The use of biochemical, growth, and hormonal factors in MSC cultures to induce lineage differentiation is well established in many protocols.18,19 Among these, factors such as bone morphogenetic proteins (BMPs) have been used in many studies to induce MSC differentiation.18,21 One of the BMPs from the transforming growth factor beta (TGFβ) superfamily, growth differentiation factor 5 (GDF5), has been demonstrated as a pivotal factor in neo-tendon formation in in vitro experiments.22–25 Its use has also been shown to augment tendon healing when used in preclinical models.26,27 However, the tendency of GDF5 to also enhance cartilage 28 and bone 29 formation in vivo has hampered the direct use of GDF5 for tendon regeneration. Hence, indirect use of GDF5 for tendon repair, that is, the GDF5-induced MSCs, is postulated to be a better application for clinical tendon repair. To date, studies investigating the effect of GDF5 on MSC tenogenic differentiation in vitro or its subsequent effect on tendon defects in vivo appear to be limited to either immortalized cell lines, 30 rodent adipose tissue-derived MSCs, 24 or harvested non-immortalized human bone marrow-derived MSCs. 21 The effect of GDF5-induced MSCs on tendon repair in vivo has not been demonstrated. Considering that GDF5 provides positive effects on tendon repair outcomes and, for tendon neoformation (regeneration of tendons) and tenogenic differentiation ability in human MSCs, the use of GDF5-induced MSCs (tenogenic differentiation) for tendon repair is, therefore, worth exploring. This study aimed to determine the effects of GDF5-induced rabbit MSCs (rbMSCs) on infraspinatus tendon healing in a New Zealand white rabbit model.
Materials and Methods
In vitro and in vivo models
The use of in vitro and in vivo animal experimental protocols was approved by the Institutional Animal Care and Use Committee, Faculty of Medicine, University of Malaya (PM/24/06/2008/TKZ).
rbMSC isolation
Rabbit bone marrow mononuclear cells were isolated as previously described. 31 Briefly, the rabbits were euthanized by an overdose (≥50 mg per kg body weight) intravenous injection of pentobarbital sodium (Nebutal ® Sodium Solution, 50 mg/mL; Boehringer Ingelheim, Germany). Then, all the long bones were harvested in the animal operation theater and transferred to the cell culture laboratory for bone marrow procurement under sterile conditions in a biosafety cabinet. Then, the bone marrow specimens were used for mononuclear cell isolation and characterized based on the International Society for Cellular Therapy criteria as previously described. 32
Rabbit tenocyte isolation
Native rabbit tenocytes (rbTenocytes) were isolated and cultured from Achilles tendons harvested from New Zealand white rabbits.3,21,33 These cells were used for comparisons in the subsequent experiments.

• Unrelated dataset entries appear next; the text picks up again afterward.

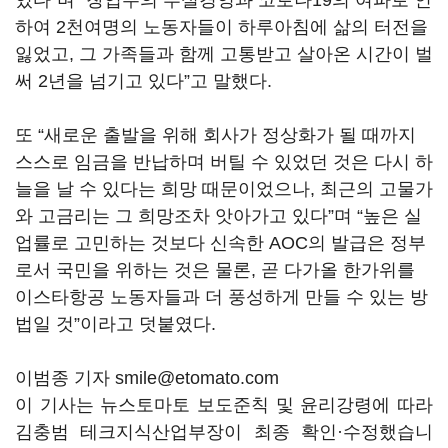
있다”며 “창업주의 부실경영과 코로나19의 여파로 인
하여 2천여명의 노동자들이 하루아침에 삶의 터전을
잃었고, 그 가족들과 함께 고통받고 살아온 시간이 벌
써 2년을 넘기고 있다”고 말했다.
또 “새로운 출발을 위해 회사가 정상화가 될 때까지
스스로 임금을 반납하며 버틸 수 있었던 것은 다시 하
늘을 날 수 있다는 희망 때문이었으나, 최근의 고물가
와 고금리는 그 희망조차 앗아가고 있다”며 “높은 실
업률로 고민하는 것보다 신속한 AOC의 발급은 정부
로서 국민을 위하는 것은 물론, 곧 다가올 한가위를
이스타항공 노동자들과 더 풍성하게 만들 수 있는 방
법일 것”이라고 덧붙였다.
이범종 기자 smile@etomato.com
이 기사는 뉴스토마토 보도준칙 및 윤리강령에 따라
김충범 테크지식산업부장이 최종 확인·수정했습니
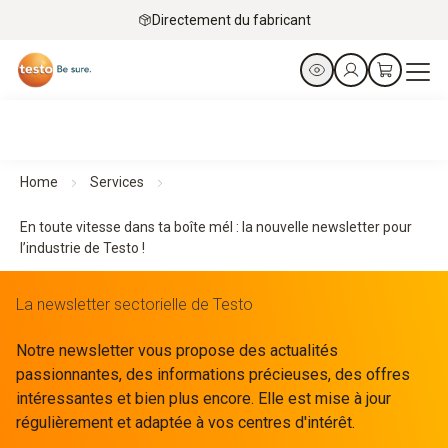
Directement du fabricant
Home
Services
En toute vitesse dans ta boîte mél : la nouvelle newsletter pour
l’industrie de Testo !
La newsletter sectorielle de Testo
Notre newsletter vous propose des actualités
passionnantes, des informations précieuses, des offres
intéressantes et bien plus encore. Elle est mise à jour
régulièrement et adaptée à vos centres d'intérêt.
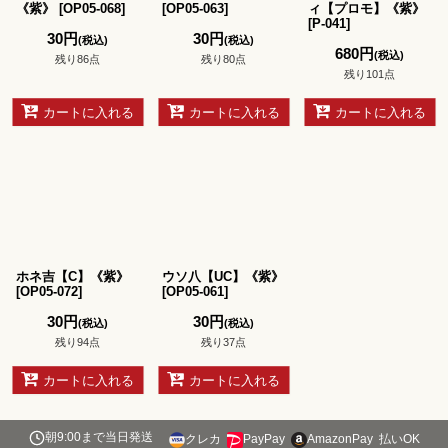
《紫》
[
OP05-068
]
[
OP05-063
]
ィ【プロモ】《紫》
[
P-041
]
30
円
30
円
(税込)
(税込)
680
円
(税込)
残り86点
残り80点
残り101点
カートに入れる
カートに入れる
カートに入れる
ホネ吉【C】《紫》
ウソ八【UC】《紫》
[
OP05-072
]
[
OP05-061
]
30
円
30
円
(税込)
(税込)
残り94点
残り37点
カートに入れる
カートに入れる
朝9:00まで当日発送
クレカ
PayPay
AmazonPay
払いOK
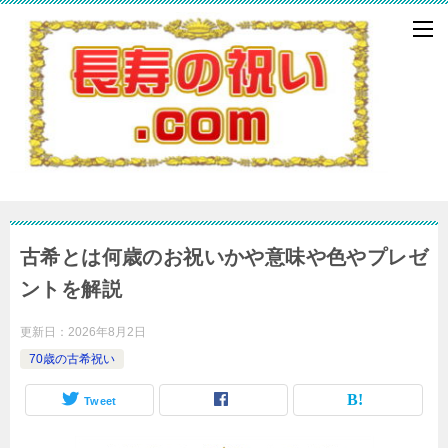
古希とは何歳のお祝いかや意味や色やプレゼ
ントを解説
更新日：
2026年8月2日
70歳の古希祝い
Tweet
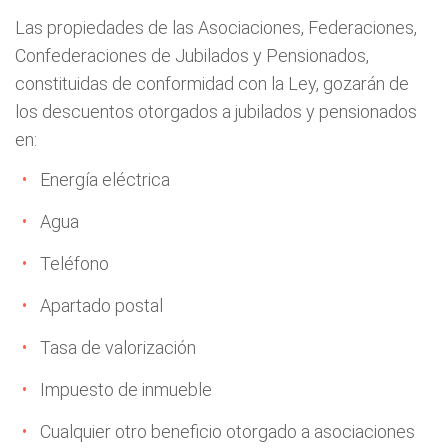
Las propiedades de las Asociaciones, Federaciones,
Confederaciones de Jubilados y Pensionados,
constituidas de conformidad con la Ley, gozarán de
los descuentos otorgados a jubilados y pensionados
en:
Energía eléctrica
Agua
Teléfono
Apartado postal
Tasa de valorización
Impuesto de inmueble
Cualquier otro beneficio otorgado a asociaciones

GDF5-induced tenogenic differentiation in vitro in rbMSCs
The rbMSC primary cultures (at P3, n = 3) were seeded in standard 6-well culture plates at a density of 2 × 104 cells per well and cultured in an MSC culture medium with or without recombinant GDF5 supplement (100 ng/mL), similar to that in the previous study. 21 GDF5-induced rbMSCs were referred to as tenogenic MSC (TMSC). After 4 days, the cells were trypsinized and collected for total RNA extraction and real-time quantitative reverse transcription-polymerase chain reaction (qRT-PCR) analysis of candidate tenogenic marker genes, scleraxis (SCX) and type-I collagen (specifically alpha-1 collagen type-I,COL1A1). In addition, rbMSCs were also seeded on coverslips and cultured with or without GDF5 (100 ng/mL) for immunofluorescence staining analysis for candidate tenogenic marker expressions, namely SCX, TNC, TNMD, and COL-1, on day 4 postinduction with GDF5. The spent culture medium from GDF5-induced rbMSCs culture was used for the SircolTM soluble total collagen assay (Biocolor, Ireland). The primary tenocyte (rbTenocytes) cultures (n = 3) were seeded at a similar density to that of rbMSCs and used as a positive control for comparison in the total collagen assay and immunostaining analysis. The rbTenocyte cells were not supplemented with GDF5. Staining without a primary antibody was performed to serve as a negative control.
In vivo experiment
A total of 18 healthy adult New Zealand white rabbits (2.87 ± 0.53 kg and age of ∼6 months) were randomly assigned into 6 groups (n = 3 per group). The rabbits were anesthetized by an intramuscular injection of ketamine (100 mg/mL; 300 mg/kg body weight; Ilium, Australia) and Xylazil-20 (20 mg/mL; 3 mg/kg body weight; Ilium). During the induction phase of anesthesia and throughout the course of the surgical procedure, the eyes of the rabbits were protected with an ophthalmologic ointment application (Ilium Opticin, Australia) to prevent damage or dryness to the cornea. The area to perform surgery was disinfected with povidone-iodine topical solution 10% w/v (Unidon Solution, India) and locally anesthetized with 3 mL of 20 mg/mL of lignocaine hydrochloride (Ilium) via subcutaneous injection. A 3 cm incision was made on the shoulder, and the infraspinatus tendon was exposed. The infraspinatus tendons were inspected to ensure there was no preexisting lesion in the tendon or peritendinous tissues. An identical, full-thickness, window defect (about one-third of the size of the tendon; 2 mm [width] × 5 mm [length]) was dissected via a ventral longitudinal incision in the central part of each infraspinatus tendon bilaterally. The proximal and distal ends of the window defect were marked with colored (black or blue) Premilene® 3–0 nonabsorbable polypropylene monofilament sutures (B. Braun, Germany) to help identify the wound site at the time of sacrifice and dissection (Fig. 1A-1D). A silicone sheet was used to maintain the defect’s patency. After 3 weeks, the silicon sheet was removed (Fig. 1), and the defects were repaired with either suture alone (Group 1) or fibrin glue (FG) alone (Group 2), or a combination of both (Group 3). In Groups 4–6, in addition to suture and FG, defects were treated with 1–2 × 106 cells, either tenocytes (Group 4), rbMSCs (Group 5), or tenogenic differentiated rbMSCs or TMSCs (Group 6; Fig. 1E, 1F). Incision closure was completed with a simple suture using an Ethicon 4-0-coated vicryl undyed braided absorbable suture (Johnson & Johnson International, Belgium). Both tenocytes and rbMSCs used for transplantation were allogeneic cells derived from New Zealand white rabbits. Cells were mixed within the FG upon transplantation.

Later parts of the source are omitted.